Através de seu discurso, o presidente argentino ressalta:
Hoy podemos decir que el Estado argentino ha ganado autonomía y administra soberanamente las variables de la macroeconomía en la medida que la actual etapa mundial lo permite, con una política económica sólida, ordenada e previsible en un marco institucional estable y democrático134.
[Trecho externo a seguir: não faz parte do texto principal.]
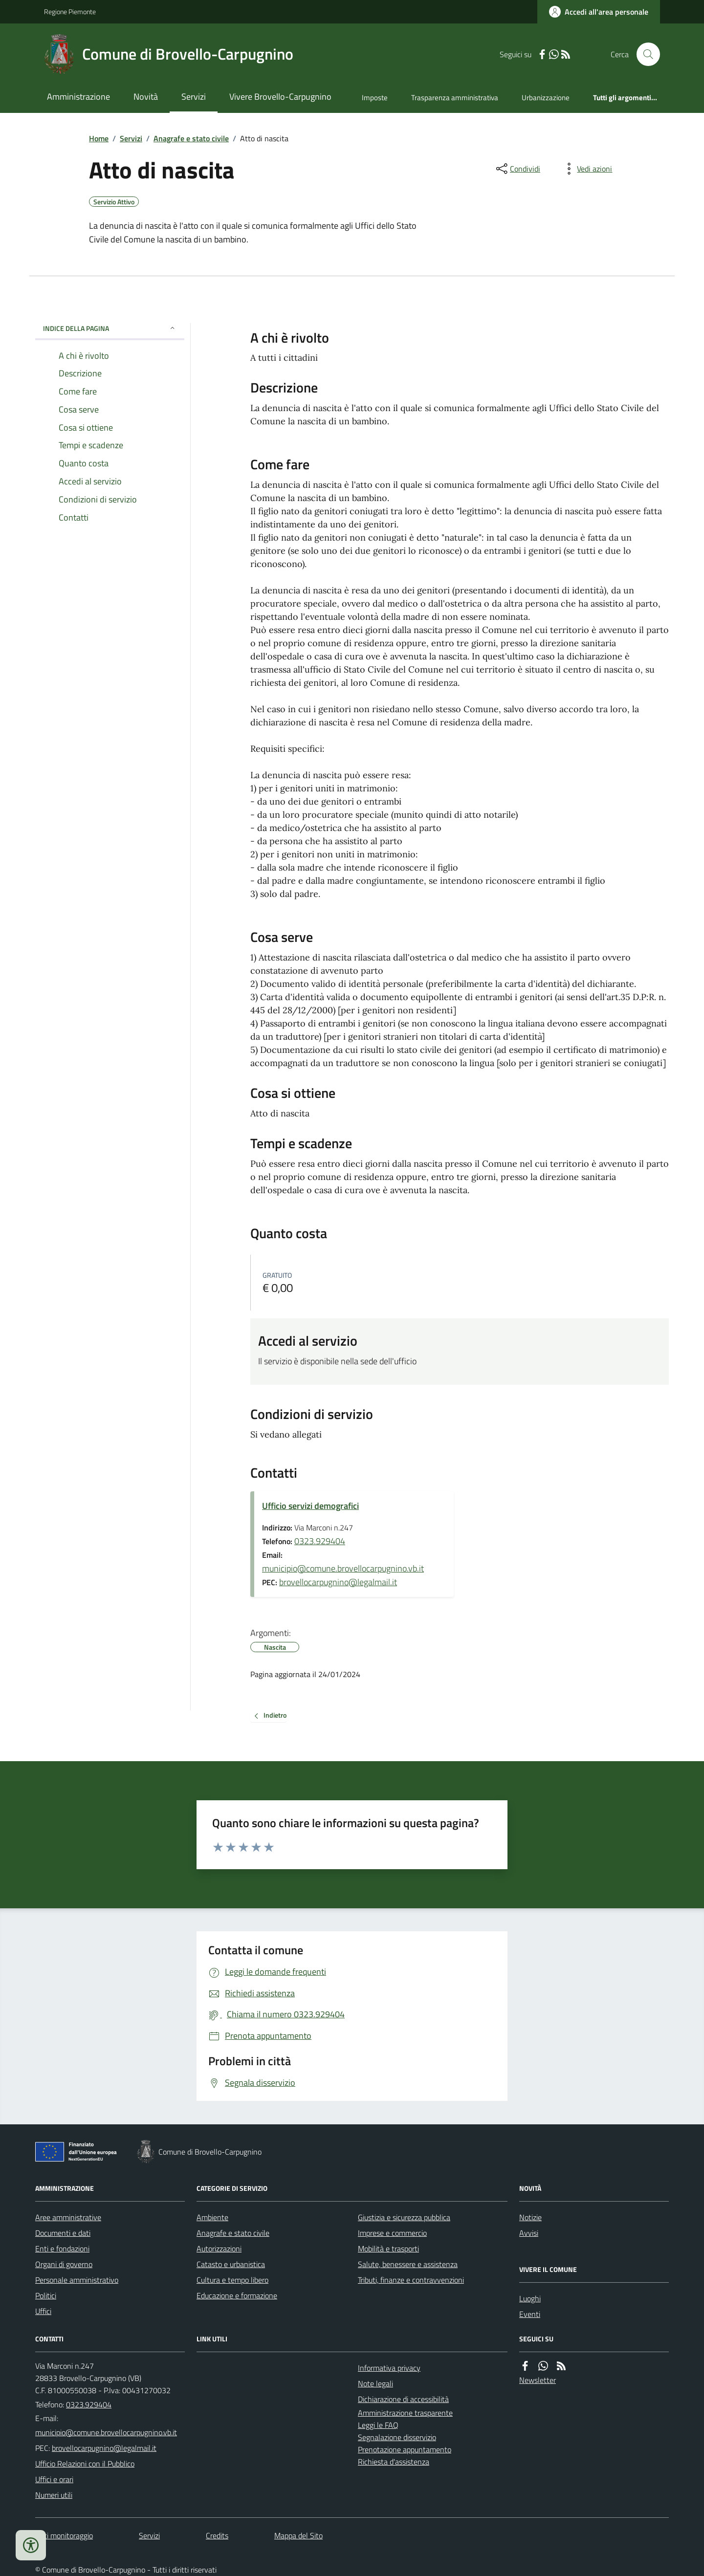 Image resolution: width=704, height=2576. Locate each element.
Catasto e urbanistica (231, 2264)
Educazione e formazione (237, 2295)
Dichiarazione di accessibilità (403, 2399)
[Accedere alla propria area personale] (598, 11)
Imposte (375, 97)
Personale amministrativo (76, 2280)
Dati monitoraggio (64, 2535)
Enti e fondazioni (62, 2248)
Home (99, 138)
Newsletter (537, 2380)
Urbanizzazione (546, 97)
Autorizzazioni (219, 2248)
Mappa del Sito (298, 2535)
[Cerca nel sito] (644, 54)
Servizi (193, 96)
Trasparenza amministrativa (454, 97)
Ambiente (212, 2217)
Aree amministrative (68, 2217)
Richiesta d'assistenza (393, 2461)
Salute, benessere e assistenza (408, 2264)
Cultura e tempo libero (232, 2280)
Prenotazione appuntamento (404, 2449)
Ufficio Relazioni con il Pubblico (84, 2463)
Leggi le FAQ (378, 2425)
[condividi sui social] (517, 168)
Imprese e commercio (392, 2233)
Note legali (375, 2383)
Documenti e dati (62, 2233)
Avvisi (528, 2233)
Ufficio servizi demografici (310, 1505)
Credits (217, 2535)
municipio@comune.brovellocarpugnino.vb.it (343, 1568)
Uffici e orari (54, 2479)
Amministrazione (78, 96)
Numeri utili (53, 2495)
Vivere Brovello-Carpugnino (280, 96)
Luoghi (530, 2298)
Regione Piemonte (70, 11)
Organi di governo (63, 2264)
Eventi (529, 2314)
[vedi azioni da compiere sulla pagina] (586, 168)
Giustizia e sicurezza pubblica (404, 2217)
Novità (145, 96)
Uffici (43, 2311)
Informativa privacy (389, 2368)
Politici (45, 2295)
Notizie (530, 2217)
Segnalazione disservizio (397, 2437)
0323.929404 (319, 1541)
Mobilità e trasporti (388, 2248)
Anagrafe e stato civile (191, 138)
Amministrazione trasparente (405, 2413)
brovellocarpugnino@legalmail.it (338, 1582)
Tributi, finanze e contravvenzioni (411, 2280)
Para alcançar uma situação internacional mais estável, as propostas do governo estiveram claramente diferenciadas em dois âmbitos: umas em relação aos detentores de títulos (bonos), e outras em relação aos organismos multilaterais de crédito. Na negociação com os bonistas, impulsionou-se uma proposta de pagamento, sustentada sobre a base de reduzir as taxas e ampliar prazos e vencimentos, que se concluiu no final de 2005.
A estratégia para com organismos multilaterais de crédito, fundamentalmente com o FMI, girou em torno do cancelamento da dívida, sem excluir vários momentos de tensão, nos quais a Argentina utilizou claramente um mecanismo de negociação de custos recíprocos que permitiu avanços significativos nesse tema.
134
KIRCHNER. Discurso ante Asamblea Legislativa en ocasión de Inauguración del 123° período de sesiones del Congreso de la Nación - Março de 2005.